WHAT TO PRODUCE: Each line of the data must be given back verbatim, with pictures removed.

↓

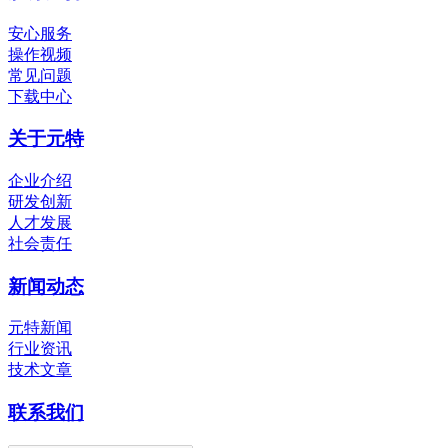
安心服务
操作视频
常见问题
下载中心
关于元特
企业介绍
研发创新
人才发展
社会责任
新闻动态
元特新闻
行业资讯
技术文章
联系我们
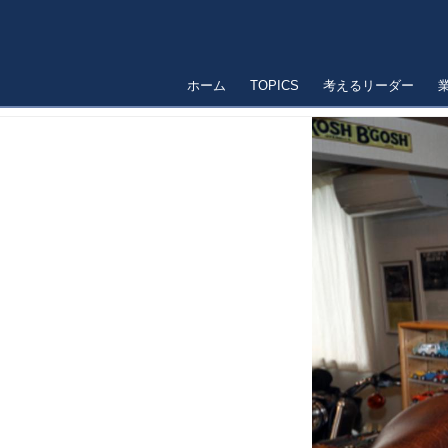
ホーム
TOPICS
考えるリーダー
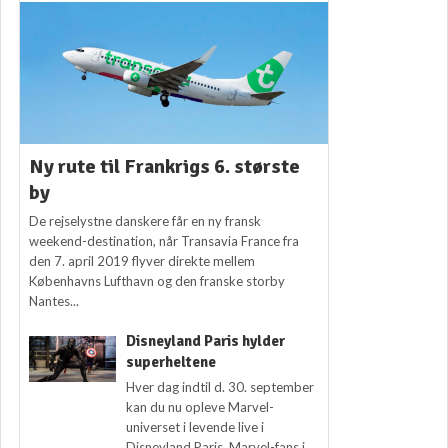
Ny rute til Frankrigs 6. største
by
De rejselystne danskere får en ny fransk
weekend-destination, når Transavia France fra
den 7. april 2019 flyver direkte mellem
Københavns Lufthavn og den franske storby
Nantes...
Disneyland Paris hylder
superheltene
Hver dag indtil d. 30. september
kan du nu opleve Marvel-
universet i levende live i
Disneyland Paris. Marvel-fans i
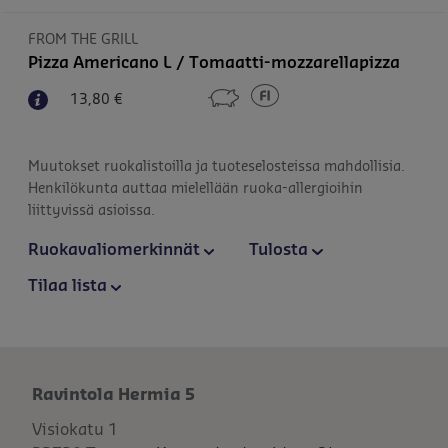
FROM THE GRILL
Pizza Americano L / Tomaatti-mozzarellapizza
13,80 €
Muutokset ruokalistoilla ja tuoteselosteissa mahdollisia.
Henkilökunta auttaa mielellään ruoka-allergioihin
liittyvissä asioissa.
Ruokavaliomerkinnät
Tulosta
Tilaa lista
Ravintola Hermia 5
Visiokatu 1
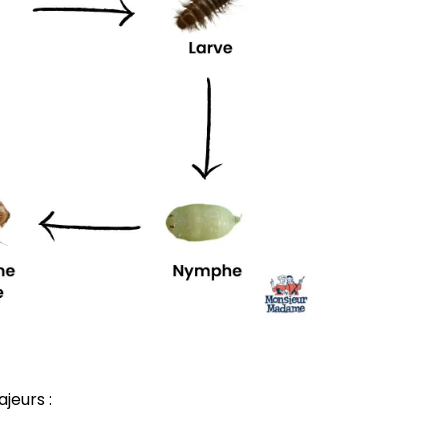
jeurs :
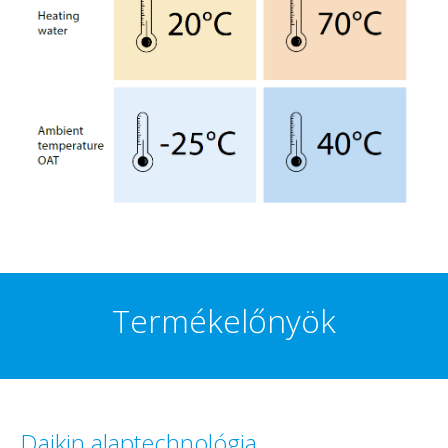
Termékelőnyök
Daikin alaptechnológia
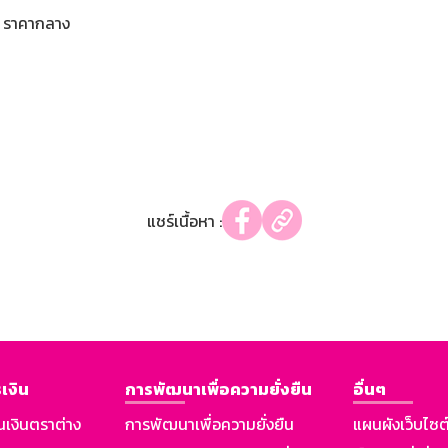
ราคากลาง
แชร์เนื้อหา :
เงิน
การพัฒนาเพื่อความยั่งยืน
อื่นๆ
นเงินตราต่าง
การพัฒนาเพื่อความยั่งยืน
แผนผังเว็บไซต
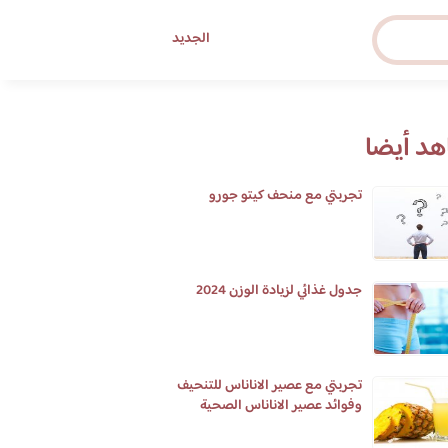
الجديد
د أيضا
تجربتي مع منحف كيتو جورو
جدول غذائي لزيادة الوزن 2024
تجربتي مع عصير الاناناس للتنحيف
وفوائد عصير الاناناس الصحية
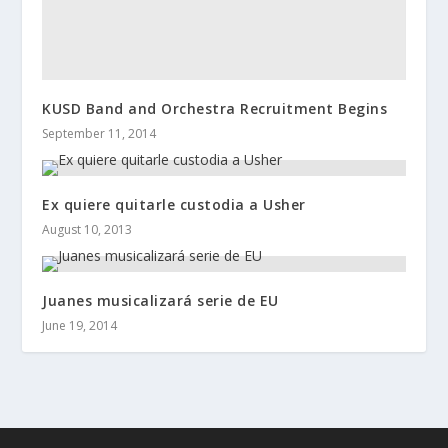
KUSD Band and Orchestra Recruitment Begins
September 11, 2014
Ex quiere quitarle custodia a Usher
August 10, 2013
Juanes musicalizará serie de EU
June 19, 2014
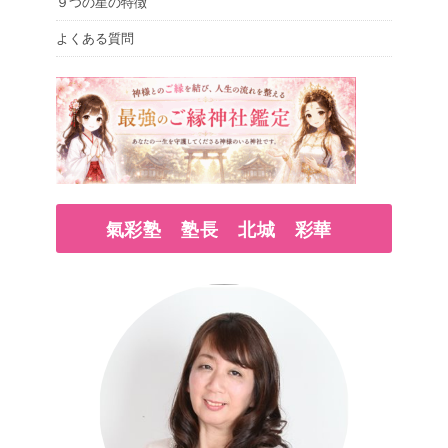
９つの星の特徴
よくある質問
氣彩塾 塾長 北城 彩華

↑

TASK RESPONSE:
安心服务
操作视频
常见问题
下载中心
关于元特
企业介绍
研发创新
人才发展
社会责任
新闻动态
元特新闻
行业资讯
技术文章
联系我们
ホーム
TOPICS
考えるリーダー
Ny rute til Frankrigs 6. største
by
De rejselystne danskere får en ny fransk
weekend-destination, når Transavia France fra
den 7. april 2019 flyver direkte mellem
Københavns Lufthavn og den franske storby
Nantes...
Disneyland Paris hylder
superheltene
Hver dag indtil d. 30. september
kan du nu opleve Marvel-
universet i levende live i
Disneyland Paris. Marvel-fans i
FROM THE GRILL
Pizza Americano L / Tomaatti-mozzarellapizza
13,80 €
Muutokset ruokalistoilla ja tuoteselosteissa mahdollisia.
Henkilökunta auttaa mielellään ruoka-allergioihin
liittyvissä asioissa.
Ruokavaliomerkinnät
Tulosta
Tilaa lista
Ravintola Hermia 5
Visiokatu 1
jeurs :
Termékelőnyök
Daikin alaptechnológia
ราคากลาง
แชร์เนื้อหา :
เงิน
การพัฒนาเพื่อความยั่งยืน
อื่นๆ
นเงินตราต่าง
การพัฒนาเพื่อความยั่งยืน
แผนผังเว็บไซต
الجديد
د أيضا
تجربتي مع منحف كيتو جورو
جدول غذائي لزيادة الوزن 2024
تجربتي مع عصير الاناناس للتنحيف
وفوائد عصير الاناناس الصحية
KUSD Band and Orchestra Recruitment Begins
September 11, 2014
Ex quiere quitarle custodia a Usher
August 10, 2013
Juanes musicalizará serie de EU
June 19, 2014
９つの星の特徴
よくある質問
氣彩塾 塾長 北城 彩華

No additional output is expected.